Summer Sailing: Llanddwyn Magic and a Few Surprises

As summer approached, we started to think about where our holiday adventures might take us. A few options made the shortlist—exploring more of Anglesey, heading over to the Isle of Man, or even stretching across to Northern Ireland. Scotland is still on our horizon, but we want to make the most of this coastline first. Of course, as ever, the weather plays its hand. With fixed holiday dates, we get what we’re given. Thankfully, 2025 has been kind to us so far. After a brilliant Easter and plenty of smaller weekend sails, we set off in good spirits.

Getting Ready

The week before was busy with work, so when we arrived at the boat on Saturday afternoon, we gave ourselves a couple of days just to settle in—relaxing, sleeping, provisioning, and even mounting a solar panel in a temporary spot on the roof (plans for the arch are evolving). By Sunday, we’d gathered the fresh supplies, and by Monday evening we were ready to cast off.

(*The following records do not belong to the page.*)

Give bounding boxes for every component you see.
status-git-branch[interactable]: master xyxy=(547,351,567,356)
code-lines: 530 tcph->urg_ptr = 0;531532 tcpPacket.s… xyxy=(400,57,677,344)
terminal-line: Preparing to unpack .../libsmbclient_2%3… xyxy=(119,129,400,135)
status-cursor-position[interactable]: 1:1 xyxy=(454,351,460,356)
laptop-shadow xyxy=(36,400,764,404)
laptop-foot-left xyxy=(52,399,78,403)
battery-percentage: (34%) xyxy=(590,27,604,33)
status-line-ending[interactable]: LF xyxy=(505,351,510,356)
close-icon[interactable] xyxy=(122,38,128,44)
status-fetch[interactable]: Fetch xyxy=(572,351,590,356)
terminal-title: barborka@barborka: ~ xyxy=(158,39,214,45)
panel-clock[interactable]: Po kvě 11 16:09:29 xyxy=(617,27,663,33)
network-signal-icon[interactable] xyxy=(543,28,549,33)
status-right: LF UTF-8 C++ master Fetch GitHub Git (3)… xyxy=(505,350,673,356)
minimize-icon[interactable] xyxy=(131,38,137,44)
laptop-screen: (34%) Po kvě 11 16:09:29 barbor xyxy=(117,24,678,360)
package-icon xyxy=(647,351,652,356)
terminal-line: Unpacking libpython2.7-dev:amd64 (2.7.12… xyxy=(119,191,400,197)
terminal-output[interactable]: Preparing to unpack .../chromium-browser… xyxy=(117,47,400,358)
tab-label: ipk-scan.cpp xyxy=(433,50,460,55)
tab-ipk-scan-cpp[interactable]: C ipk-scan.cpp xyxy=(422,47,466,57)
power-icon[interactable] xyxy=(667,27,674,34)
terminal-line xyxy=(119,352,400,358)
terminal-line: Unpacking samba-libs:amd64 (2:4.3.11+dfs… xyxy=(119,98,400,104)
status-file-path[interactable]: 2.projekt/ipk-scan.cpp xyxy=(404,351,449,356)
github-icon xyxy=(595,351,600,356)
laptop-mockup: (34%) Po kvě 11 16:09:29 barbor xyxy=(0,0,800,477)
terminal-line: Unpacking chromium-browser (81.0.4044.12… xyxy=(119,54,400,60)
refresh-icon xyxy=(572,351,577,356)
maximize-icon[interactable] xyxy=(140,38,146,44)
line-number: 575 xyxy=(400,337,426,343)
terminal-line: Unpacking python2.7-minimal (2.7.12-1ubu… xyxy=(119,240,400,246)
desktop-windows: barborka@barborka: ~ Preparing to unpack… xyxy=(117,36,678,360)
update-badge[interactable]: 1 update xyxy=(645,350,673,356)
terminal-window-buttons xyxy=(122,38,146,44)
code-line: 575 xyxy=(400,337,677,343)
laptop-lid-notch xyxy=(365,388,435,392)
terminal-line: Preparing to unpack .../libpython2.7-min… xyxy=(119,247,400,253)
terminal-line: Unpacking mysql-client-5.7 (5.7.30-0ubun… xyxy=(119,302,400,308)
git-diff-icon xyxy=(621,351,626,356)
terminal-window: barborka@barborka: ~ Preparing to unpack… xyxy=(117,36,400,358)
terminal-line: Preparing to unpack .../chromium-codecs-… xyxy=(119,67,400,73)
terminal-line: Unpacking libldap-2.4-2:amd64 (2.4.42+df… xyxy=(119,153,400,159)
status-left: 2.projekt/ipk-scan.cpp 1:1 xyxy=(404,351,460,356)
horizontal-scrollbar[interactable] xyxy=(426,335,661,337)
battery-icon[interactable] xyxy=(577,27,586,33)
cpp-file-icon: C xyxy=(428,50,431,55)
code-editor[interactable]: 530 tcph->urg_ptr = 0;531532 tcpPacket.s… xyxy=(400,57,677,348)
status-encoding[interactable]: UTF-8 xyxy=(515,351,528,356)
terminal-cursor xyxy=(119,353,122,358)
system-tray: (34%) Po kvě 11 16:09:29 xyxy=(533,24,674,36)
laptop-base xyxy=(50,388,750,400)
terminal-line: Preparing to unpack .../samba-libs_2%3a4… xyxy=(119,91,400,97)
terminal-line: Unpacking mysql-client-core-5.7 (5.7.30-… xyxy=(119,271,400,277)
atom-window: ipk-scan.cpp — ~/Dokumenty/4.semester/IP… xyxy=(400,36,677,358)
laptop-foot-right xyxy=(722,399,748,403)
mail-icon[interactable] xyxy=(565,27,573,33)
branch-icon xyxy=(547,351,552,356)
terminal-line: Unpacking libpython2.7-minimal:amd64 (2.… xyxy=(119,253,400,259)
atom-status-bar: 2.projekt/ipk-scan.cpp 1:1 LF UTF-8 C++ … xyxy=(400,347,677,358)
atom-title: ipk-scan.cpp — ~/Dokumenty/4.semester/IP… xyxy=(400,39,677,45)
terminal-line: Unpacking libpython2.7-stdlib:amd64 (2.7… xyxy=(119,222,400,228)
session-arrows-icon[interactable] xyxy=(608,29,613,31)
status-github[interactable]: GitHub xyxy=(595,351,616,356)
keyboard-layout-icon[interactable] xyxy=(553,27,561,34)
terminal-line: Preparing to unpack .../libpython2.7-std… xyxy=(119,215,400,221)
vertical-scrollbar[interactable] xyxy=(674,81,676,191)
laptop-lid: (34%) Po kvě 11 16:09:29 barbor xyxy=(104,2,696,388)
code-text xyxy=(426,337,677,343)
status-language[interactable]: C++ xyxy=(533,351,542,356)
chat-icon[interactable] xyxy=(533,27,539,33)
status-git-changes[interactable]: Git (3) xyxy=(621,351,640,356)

picture of the solar panel attached the the boat roof with rope and cable ties

The forecast promised northwesterlies, showers, and a touch of unsettled weather, so we planned to spend the first few days around Abermenai Point, ready to hop over the bar when conditions allowed.

First Passage

Just after 6:30pm, we slipped lines and made our way out. This was the first time we’d left the marina straight after the gate opened, meaning we’d have to punch the tide out of the river before catching a push towards Puffin. Allegra was working hard—under almost full power, she was crawling along at 3.5 knots until we picked up a helpful eddy near Conwy Marina. I’ve seen boats take this shortcut along the right-hand side of the river before; not entirely sure of the depth, we stuck to the main channel until Conwy and then edged over. It worked. The tide eased, our speed crept up, and the pressure came off the throttle.

The evening turned pleasant as we cut the corner at Puffin (a route I’m finally getting confident with) and continued on towards The Pool. Dark clouds and light rain greeted us, but we dropped anchor, got the kettle on, and watched the weather sweep past.

picture of stormy sky

Through the Swellies (Again)

Morning brought another trip through the Swellies. We timed it well, travelling with another boat, and slipped through without drama. Allegra is running a little slower under engine at the moment—time for a scrub and some TLC—but we made it comfortably to Abermenai Point, where the skies looked brighter, if still a little unsettled.

Destination: Llanddwyn

Wednesday dawned grey, but the forecast hinted at better things. Today’s target was Llanddwyn Island, a place I’ve long known by the anchorage name “Pilot’s Cove.” We’ve visited the beach at Newborough National Nature Reserve before, but never from the water. It’s a famous spot—photos of Goleudy Tŵr Mawr lighthouse with the Llŷn Peninsula in the background often grace Welsh tourism guides. Time to see it for ourselves.

Light WNW winds meant more motoring than sailing. A little chop over the bar kept us alert, and visibility was poor enough that spotting buoys was tricky. Sometimes they’re far apart, sometimes only one side is marked. At Belan Narrows, there was no sign of Mussel Bank at all, so we steered by the Harbour Trust’s course until Catherine (with her eagle eyes) spotted the mark. Distances between buoys felt long, visibility about half to three-quarters of a mile. The dogleg past the wreck of the Grampian Castle—a trawler that sank in the 1980s—was a reminder of how changeable these waters can be.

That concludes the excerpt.